U grading cows are still hitting €4.65/kg to €4.75/kg, with those with high numbers of good cows able to squeeze a little more out of the market.

R grading cows are trading for as high as €4.55/kg, with good O grading cows coming in at €4.45/kg.

Well-fleshed P+3 cows have been paid out at €4.35/kg this week just to secure other cattle as part of a load.

Cows have risen 15c/kg across the water in the last two weeks on the back of a very big manufacturing beef demand.

Bulls are also in demand, with U grading bulls now up at €5/kg in a couple of factories.

R grading bulls are working off €4.90/kg to €4.95/kg, depending on flesh cover. Under-16-month bulls are working off a base of €4.80/kg to €4.90/kg.

Kill figures

Last week’s kill came in at 33,944, a reduction of 3,600 head on the week before.

Good Friday had an effect on this, but some factories ramped up throughput on four days last week, while others chose to kill cattle on Good Friday, such is the demand that exists for beef at the moment.

Beef quotes took a big lift across the water last week, with R4L heifers coming in at €5.54/kg incl VAT.

Next week sees the start of a week long campaign for Great British Beef Week in the UK, which will likely see beef get a spike in demand on the back of the campaign.

IFA livestock chair Brendan Golden said: “Beef price rises in our key export markets and in particular the EU market are not being reflected in the prices factories are offering farmers.

“While prices continue to creep up 5c/kg a week, the price surge for young bulls on the continent and price increases in the UK are leaving our prices lagging behind the prime export benchmark price by over 20c/kg on the latest report.”

NI comment

North of the border, prices for cull cows have moved on again this week, with quotes for R3 animals rising 10p to 355p/kg (€4.51 inc VAT).

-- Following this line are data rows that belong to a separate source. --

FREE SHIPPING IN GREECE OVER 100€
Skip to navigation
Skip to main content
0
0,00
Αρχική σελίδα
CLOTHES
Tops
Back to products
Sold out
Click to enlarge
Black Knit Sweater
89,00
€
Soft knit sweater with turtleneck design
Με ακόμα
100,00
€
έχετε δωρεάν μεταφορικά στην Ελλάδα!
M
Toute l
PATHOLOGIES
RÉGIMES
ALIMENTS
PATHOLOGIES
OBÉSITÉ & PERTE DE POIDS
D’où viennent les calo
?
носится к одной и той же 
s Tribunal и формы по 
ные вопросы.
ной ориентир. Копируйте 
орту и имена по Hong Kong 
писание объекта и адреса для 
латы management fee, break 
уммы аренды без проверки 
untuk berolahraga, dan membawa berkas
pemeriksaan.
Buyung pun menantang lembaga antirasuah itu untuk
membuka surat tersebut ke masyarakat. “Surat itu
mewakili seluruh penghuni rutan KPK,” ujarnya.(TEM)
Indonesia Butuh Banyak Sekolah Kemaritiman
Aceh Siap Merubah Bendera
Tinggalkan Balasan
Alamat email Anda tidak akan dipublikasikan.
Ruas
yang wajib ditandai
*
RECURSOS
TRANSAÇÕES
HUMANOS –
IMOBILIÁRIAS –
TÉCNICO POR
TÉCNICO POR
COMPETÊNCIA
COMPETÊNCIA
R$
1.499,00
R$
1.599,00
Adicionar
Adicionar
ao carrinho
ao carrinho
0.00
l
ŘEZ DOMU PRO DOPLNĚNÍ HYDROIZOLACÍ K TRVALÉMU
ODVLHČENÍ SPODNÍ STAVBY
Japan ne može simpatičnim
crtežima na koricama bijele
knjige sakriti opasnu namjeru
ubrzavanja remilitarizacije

However, deals are generally being made above 370p/kg (€4.70/kg), with reports of 380p/kg (€4.83/kg )being paid on cows with higher conformation to keep pace with the live ring.

Prime cattle are on quotes of 420p/kg (€5.33/kg) for U-3 grading animals.

But, once again, quotes are running well below the price deals on offer, as most reports put steers on 430p/kg (€5.46/kg) and heifers on 436p/kg (€5.54/kg).

Higher prices are reserved for specialist finishers handling bigger numbers of cattle.

Young bulls are moving from 414p to 420p/kg (€5.26 to €5.33/kg).